Cuba dará andamento às propostas apresentadas no “Programa Conectar 2020, para o desenvolvimento global das Tecnologias de Informação e Comunicação”, da União Internacional de Telecomunicações (UIT), afirmou há cerca de um mês atrás Ernesto Rodriguez Hernandez, Diretor Geral do Ministério da Informação e Comunicações de Cuba.

Eu acredito que, em linhas gerais, os principais objetivos são realizáveis ​​até 2020: cerca de 60% de penetração do serviço móvel é possível se levarmos em conta que somente este ano serão ativadas em torno de um milhão de linhas para fechar 2015 com cerca de 3,5 milhões de usuários – um milhão deles com serviço de e-mail – e esta tendência crescente será mantida. É possível chegar, até 2020, a 50% dos lares cubanos com acesso à Internet via cabo ou sem fio. As pessoas que já têm acesso à internet em suas casas através de suas instituições, se juntarão aos outros nos próximos meses, de modo lento e gradual, começando por aquelas que vivem em áreas com cobertura dos pontos de conexão wireless (Wi-Fi) que serão instalados em áreas públicas de Havana, nas capitais provinciais e outras cidades, e, em seguida, por cabo e via dispositivos móveis.

No encerramento do primeiro Seminário Nacional sobre Informatização e Segurança Cibernética, o primeiro vice-presidente cubano, Miguel Díaz-Canel Bermúdez, expressou:

“As ações de divulgação sobre esse evento vem permitindo informar ao povo a determinação da direção da Revolução para levar a cabo o processo de informatização da sociedade, massificando a utilização das TIC, para atender às necessidades crescentes de informação e serviços, elevando o bem estar da população e acelerando o desenvolvimento econômico e social, além de divulgar as razões de Cuba e nossa verdade na rede.”

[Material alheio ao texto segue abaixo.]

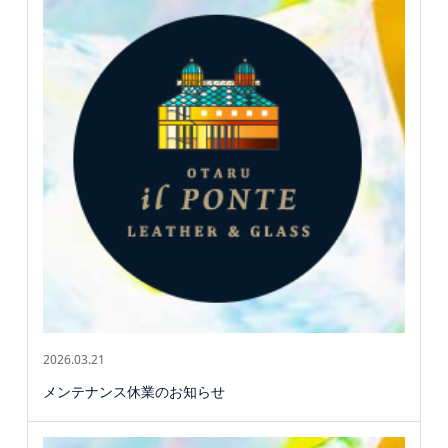
2026.03.21
メンテナンス休業のお知らせ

“Uma questão como esta não pode ser dissociada do resto dos grandes temas que o país enfrenta, e há a vontade e disposição efetiva do Partido e do Governo de Cuba para desenvolver a informatização da sociedade e colocar a Internet à serviço de todos, facilitando uma inserção eficaz e autêntica dos cubanos neste espaço.”

“O bloqueio a Cuba, apesar de alguns não quererem considerar, tem limitado o acesso ao financiamento, tecnologia, sistema, infraestrutura, software e aplicações. O reconhecimento de seu fracasso como uma política por parte do Presidente Obama e o anúncio de realizar investimentos no setor das telecomunicações para que o povo cubano possa acessá-las, é um reconhecimento disto. A mudança de tática, mas não dos objetivos políticos do governo dos EUA em relação a Cuba, acentua a necessidade de avançarmos mais no processo de informatização cubano”.

Em suma, no campo da tecnologia da informação e das comunicações, o imperialismo americano tem um plano para subverter a ordem e a constituição cubanas, através das redes e demais aplicativos.

“Um plano”, disse José Martí “obedece o nosso inimigo: o de infectar-nos, dispersar-nos, dividir-nos, sufocar-nos. Por isso, nós obedecemos a outro plano; ensinarmo-nos em toda a nossa capacidade, apertarmo-nos, para ficarmos juntos, contorná-los e fazer, por fim, a nossa pátria livre. Plano contra plano”.

* Omar Pérez Salomón é engenheiro. É autor de “Fidel Castro, Soldado das idéias” que reúne os pensamentos expressos por Fidel sobre tecnologia da informação e os meios de comunicação, entre 1959 e 2011. Colabora com o portal Cubadebate e outras publicações.

* Tracey Eaton é professor assistente na Faculdade de Flagler. Ele leciona redação, comunicação e fotografia. Foi chefe do escritório do Dallas Morning News em Cuba, entre o ano 2000 e o início de 2005. Antes disso, dirigiu o jornal da Cidade do México. É jornalista e fotógrafo desde 1983. Viaja para Havana regularmente. Em 2008, criou um blog sobre Cuba chamado Along the Malecón. Em 2010 e em 2011 novamente, Eaton recebeu uma subvenção do Centro Pulitzer para apoiar suas reportagens em Cuba. Ele vem investigando programas de democracia financiados pelos US em Cuba.